* **Your instructions**: Could you set down exactly the lines of the data below, starting at the one that holds "Imaging Archive" and ending at the one that holds "(REH) provider type.", both included, and only those?

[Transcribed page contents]
####

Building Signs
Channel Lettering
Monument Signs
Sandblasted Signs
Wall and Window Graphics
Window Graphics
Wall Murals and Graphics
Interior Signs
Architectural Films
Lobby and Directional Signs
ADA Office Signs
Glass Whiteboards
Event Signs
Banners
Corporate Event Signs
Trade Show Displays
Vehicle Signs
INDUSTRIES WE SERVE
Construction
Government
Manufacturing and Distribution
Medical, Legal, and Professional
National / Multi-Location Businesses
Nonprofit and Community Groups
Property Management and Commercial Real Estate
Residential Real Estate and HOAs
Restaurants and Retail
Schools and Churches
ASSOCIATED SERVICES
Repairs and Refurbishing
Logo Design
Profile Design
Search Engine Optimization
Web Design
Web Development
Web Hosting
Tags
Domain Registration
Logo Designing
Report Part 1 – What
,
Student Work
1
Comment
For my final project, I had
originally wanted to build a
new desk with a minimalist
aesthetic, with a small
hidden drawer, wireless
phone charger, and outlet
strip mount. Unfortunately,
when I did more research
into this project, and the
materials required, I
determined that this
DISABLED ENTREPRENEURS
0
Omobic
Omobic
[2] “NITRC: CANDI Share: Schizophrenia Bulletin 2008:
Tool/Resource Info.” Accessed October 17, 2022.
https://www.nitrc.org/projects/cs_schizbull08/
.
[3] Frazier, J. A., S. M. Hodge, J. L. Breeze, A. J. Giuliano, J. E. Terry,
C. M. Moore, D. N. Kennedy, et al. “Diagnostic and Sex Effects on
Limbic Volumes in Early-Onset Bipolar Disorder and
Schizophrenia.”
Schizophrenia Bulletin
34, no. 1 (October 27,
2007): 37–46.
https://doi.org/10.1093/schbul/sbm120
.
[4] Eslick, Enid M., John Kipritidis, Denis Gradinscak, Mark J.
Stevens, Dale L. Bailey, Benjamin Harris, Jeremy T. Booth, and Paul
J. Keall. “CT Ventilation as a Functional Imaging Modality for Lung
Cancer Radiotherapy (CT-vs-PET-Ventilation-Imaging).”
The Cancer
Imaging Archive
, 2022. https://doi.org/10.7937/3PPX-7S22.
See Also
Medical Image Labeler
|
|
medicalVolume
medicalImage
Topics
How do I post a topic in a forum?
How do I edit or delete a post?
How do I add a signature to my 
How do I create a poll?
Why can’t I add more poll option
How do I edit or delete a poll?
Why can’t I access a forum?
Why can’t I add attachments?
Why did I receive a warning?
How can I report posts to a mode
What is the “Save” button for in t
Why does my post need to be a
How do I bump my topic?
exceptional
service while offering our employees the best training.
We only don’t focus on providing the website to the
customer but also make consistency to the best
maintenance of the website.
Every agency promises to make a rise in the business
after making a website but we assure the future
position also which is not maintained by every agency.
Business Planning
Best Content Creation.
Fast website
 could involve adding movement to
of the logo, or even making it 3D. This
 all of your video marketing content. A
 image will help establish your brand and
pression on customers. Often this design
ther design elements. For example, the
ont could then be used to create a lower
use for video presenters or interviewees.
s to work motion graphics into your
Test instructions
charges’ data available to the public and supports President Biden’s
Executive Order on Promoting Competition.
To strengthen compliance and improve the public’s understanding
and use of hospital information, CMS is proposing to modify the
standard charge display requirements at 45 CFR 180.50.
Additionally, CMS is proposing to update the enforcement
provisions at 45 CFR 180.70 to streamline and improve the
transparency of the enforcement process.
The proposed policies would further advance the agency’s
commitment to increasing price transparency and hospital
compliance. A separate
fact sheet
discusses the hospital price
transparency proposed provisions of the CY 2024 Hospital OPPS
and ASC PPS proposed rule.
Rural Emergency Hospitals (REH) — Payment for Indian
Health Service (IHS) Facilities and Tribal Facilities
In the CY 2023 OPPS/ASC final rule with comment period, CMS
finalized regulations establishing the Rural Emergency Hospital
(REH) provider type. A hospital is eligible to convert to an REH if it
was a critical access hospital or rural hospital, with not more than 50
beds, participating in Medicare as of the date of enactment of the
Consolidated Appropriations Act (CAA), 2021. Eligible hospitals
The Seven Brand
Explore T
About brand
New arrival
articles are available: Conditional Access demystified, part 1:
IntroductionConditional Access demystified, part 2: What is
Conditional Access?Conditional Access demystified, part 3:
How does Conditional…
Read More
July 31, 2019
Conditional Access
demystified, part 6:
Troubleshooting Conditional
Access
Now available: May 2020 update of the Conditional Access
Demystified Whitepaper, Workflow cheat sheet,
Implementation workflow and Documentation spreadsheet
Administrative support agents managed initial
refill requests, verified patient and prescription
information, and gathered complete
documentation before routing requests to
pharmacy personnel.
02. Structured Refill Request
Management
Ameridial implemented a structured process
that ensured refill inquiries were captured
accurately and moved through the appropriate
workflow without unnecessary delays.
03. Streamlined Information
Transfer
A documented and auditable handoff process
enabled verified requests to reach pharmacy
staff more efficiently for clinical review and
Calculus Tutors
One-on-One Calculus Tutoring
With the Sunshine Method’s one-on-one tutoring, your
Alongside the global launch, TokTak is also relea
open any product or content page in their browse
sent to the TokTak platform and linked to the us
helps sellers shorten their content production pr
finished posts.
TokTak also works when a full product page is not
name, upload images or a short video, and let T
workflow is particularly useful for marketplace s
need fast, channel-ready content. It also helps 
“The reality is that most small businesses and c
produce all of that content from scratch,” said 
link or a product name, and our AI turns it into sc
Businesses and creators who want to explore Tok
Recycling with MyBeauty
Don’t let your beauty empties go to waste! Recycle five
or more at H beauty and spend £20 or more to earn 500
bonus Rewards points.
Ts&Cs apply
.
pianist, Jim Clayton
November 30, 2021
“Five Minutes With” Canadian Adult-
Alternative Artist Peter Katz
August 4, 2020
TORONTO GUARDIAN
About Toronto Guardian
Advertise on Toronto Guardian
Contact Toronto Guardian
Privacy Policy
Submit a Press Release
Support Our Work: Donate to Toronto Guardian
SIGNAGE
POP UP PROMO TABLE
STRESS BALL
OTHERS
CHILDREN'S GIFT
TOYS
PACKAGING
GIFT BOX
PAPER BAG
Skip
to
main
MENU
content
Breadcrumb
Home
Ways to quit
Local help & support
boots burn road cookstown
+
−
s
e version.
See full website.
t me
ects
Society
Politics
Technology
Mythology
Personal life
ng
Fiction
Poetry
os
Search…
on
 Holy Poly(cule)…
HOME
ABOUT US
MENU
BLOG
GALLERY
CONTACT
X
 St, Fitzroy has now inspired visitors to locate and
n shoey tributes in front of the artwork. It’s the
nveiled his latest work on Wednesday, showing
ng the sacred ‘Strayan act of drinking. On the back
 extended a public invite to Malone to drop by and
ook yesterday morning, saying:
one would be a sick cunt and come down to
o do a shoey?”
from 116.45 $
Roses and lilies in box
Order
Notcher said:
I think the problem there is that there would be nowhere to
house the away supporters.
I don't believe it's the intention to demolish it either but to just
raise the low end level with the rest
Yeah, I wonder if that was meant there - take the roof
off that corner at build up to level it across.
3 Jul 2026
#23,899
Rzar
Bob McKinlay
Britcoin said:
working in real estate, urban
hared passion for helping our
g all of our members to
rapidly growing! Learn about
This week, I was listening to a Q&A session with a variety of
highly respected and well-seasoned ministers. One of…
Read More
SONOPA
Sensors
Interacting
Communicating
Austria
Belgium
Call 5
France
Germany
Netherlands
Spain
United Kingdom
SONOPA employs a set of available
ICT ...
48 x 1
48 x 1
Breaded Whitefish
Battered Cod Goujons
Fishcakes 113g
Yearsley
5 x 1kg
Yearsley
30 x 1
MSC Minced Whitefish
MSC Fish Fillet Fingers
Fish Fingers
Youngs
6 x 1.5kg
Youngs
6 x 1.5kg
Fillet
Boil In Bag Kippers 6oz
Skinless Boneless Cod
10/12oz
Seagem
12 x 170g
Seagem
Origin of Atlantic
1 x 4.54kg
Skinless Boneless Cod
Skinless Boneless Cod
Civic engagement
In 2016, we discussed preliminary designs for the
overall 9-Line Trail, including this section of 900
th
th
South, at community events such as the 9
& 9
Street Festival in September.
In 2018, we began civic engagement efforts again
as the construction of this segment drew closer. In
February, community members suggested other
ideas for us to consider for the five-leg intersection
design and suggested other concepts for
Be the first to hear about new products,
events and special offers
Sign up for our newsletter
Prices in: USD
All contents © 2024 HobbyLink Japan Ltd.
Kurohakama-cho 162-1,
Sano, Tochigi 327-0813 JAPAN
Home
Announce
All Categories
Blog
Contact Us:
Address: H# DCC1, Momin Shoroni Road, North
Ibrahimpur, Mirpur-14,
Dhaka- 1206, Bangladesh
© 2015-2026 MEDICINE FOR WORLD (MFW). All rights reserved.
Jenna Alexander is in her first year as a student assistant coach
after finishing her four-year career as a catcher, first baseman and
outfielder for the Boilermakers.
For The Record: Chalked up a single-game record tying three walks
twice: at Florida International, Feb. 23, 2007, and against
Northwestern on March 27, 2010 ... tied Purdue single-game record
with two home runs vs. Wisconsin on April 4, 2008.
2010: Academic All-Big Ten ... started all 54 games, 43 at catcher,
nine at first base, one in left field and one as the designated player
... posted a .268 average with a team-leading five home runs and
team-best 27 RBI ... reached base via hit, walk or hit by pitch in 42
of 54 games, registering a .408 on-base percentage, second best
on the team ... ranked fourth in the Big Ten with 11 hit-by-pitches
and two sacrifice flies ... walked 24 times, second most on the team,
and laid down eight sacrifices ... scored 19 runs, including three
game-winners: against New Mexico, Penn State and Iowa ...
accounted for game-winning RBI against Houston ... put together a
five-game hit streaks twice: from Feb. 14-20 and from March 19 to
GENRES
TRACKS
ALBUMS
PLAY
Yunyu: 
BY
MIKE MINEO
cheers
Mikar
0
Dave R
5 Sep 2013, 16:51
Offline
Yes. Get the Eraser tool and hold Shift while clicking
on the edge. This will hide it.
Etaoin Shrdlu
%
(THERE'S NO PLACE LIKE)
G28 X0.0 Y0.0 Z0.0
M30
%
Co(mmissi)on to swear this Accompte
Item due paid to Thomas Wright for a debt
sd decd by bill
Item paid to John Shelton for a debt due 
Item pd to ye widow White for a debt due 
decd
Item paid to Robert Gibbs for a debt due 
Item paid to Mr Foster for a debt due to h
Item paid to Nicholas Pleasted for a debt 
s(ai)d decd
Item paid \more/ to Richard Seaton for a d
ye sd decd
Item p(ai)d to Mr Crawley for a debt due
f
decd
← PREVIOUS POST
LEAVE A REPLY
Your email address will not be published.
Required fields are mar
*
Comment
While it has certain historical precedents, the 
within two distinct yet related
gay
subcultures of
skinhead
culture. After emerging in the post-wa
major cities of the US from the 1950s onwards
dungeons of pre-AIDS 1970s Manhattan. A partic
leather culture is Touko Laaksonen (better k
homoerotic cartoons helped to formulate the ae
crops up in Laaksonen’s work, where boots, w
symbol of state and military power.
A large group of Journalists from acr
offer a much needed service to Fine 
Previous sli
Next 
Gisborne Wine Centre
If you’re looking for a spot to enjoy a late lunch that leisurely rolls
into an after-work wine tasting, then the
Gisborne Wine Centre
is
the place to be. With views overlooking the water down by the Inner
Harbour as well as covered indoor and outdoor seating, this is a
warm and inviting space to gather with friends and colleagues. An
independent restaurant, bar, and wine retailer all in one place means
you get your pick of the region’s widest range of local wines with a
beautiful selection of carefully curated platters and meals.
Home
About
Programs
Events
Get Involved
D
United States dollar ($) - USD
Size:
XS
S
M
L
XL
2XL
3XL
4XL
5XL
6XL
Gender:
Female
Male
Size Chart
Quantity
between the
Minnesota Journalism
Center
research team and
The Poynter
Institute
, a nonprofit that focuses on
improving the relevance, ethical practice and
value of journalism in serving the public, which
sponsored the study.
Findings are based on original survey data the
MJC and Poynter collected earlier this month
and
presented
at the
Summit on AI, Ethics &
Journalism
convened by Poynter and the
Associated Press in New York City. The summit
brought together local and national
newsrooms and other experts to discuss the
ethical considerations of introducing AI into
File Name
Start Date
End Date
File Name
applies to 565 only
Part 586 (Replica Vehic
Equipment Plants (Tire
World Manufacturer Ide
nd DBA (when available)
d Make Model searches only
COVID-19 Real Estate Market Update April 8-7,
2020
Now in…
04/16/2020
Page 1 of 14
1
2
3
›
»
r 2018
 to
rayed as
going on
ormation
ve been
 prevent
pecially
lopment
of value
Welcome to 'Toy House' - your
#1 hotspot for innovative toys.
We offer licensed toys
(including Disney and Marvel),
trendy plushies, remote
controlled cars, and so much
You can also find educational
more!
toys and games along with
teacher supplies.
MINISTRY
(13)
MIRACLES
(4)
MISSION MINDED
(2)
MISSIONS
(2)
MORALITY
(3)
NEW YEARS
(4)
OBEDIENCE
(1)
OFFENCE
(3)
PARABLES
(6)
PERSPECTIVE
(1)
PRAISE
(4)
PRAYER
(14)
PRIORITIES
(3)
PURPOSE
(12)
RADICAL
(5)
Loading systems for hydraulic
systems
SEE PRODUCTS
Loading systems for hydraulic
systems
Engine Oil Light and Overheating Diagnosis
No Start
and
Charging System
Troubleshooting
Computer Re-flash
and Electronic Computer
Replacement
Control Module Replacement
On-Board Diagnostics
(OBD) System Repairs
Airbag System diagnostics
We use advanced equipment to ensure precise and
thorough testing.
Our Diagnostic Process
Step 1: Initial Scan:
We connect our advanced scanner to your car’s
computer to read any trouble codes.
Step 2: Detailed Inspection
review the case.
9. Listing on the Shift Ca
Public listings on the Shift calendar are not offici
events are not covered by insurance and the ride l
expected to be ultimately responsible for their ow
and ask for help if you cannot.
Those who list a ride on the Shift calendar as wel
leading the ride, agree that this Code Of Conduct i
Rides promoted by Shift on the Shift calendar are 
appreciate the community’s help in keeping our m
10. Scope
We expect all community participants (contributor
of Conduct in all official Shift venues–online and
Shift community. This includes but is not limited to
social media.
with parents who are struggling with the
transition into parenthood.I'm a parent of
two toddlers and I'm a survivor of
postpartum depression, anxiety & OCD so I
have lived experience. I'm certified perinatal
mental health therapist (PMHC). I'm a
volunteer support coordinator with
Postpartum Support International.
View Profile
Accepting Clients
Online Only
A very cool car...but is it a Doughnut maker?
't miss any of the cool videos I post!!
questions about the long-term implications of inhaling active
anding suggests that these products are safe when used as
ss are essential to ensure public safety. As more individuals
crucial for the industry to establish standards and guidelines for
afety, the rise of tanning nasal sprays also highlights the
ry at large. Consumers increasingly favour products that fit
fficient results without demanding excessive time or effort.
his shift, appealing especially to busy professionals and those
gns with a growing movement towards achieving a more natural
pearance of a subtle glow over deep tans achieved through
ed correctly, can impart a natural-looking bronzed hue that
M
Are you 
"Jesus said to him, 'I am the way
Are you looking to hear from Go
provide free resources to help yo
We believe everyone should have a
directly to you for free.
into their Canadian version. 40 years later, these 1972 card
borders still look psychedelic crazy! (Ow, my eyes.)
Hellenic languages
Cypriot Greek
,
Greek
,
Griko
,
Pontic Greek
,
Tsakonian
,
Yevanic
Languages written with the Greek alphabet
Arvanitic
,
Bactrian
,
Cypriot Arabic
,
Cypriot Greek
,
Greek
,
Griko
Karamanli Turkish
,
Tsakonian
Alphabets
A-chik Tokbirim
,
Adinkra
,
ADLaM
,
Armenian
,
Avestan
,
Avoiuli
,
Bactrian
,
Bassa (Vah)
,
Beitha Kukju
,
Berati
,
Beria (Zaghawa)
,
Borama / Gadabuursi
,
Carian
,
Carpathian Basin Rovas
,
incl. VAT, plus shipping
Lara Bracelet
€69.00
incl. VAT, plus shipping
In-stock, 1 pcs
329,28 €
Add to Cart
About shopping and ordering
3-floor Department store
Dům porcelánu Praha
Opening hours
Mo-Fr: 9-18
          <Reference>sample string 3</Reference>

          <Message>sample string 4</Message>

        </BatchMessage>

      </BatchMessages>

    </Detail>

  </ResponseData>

####

* **Answer box**:
Imaging Archive
, 2022. https://doi.org/10.7937/3PPX-7S22.
See Also
Medical Image Labeler
|
|
medicalVolume
medicalImage
Topics
How do I post a topic in a forum?
How do I edit or delete a post?
How do I add a signature to my 
How do I create a poll?
Why can’t I add more poll option
How do I edit or delete a poll?
Why can’t I access a forum?
Why can’t I add attachments?
Why did I receive a warning?
How can I report posts to a mode
What is the “Save” button for in t
Why does my post need to be a
How do I bump my topic?
exceptional
service while offering our employees the best training.
We only don’t focus on providing the website to the
customer but also make consistency to the best
maintenance of the website.
Every agency promises to make a rise in the business
after making a website but we assure the future
position also which is not maintained by every agency.
Business Planning
Best Content Creation.
Fast website
 could involve adding movement to
of the logo, or even making it 3D. This
 all of your video marketing content. A
 image will help establish your brand and
pression on customers. Often this design
ther design elements. For example, the
ont could then be used to create a lower
use for video presenters or interviewees.
s to work motion graphics into your
Test instructions
charges’ data available to the public and supports President Biden’s
Executive Order on Promoting Competition.
To strengthen compliance and improve the public’s understanding
and use of hospital information, CMS is proposing to modify the
standard charge display requirements at 45 CFR 180.50.
Additionally, CMS is proposing to update the enforcement
provisions at 45 CFR 180.70 to streamline and improve the
transparency of the enforcement process.
The proposed policies would further advance the agency’s
commitment to increasing price transparency and hospital
compliance. A separate
fact sheet
discusses the hospital price
transparency proposed provisions of the CY 2024 Hospital OPPS
and ASC PPS proposed rule.
Rural Emergency Hospitals (REH) — Payment for Indian
Health Service (IHS) Facilities and Tribal Facilities
In the CY 2023 OPPS/ASC final rule with comment period, CMS
finalized regulations establishing the Rural Emergency Hospital
(REH) provider type. A hospital is eligible to convert to an REH if it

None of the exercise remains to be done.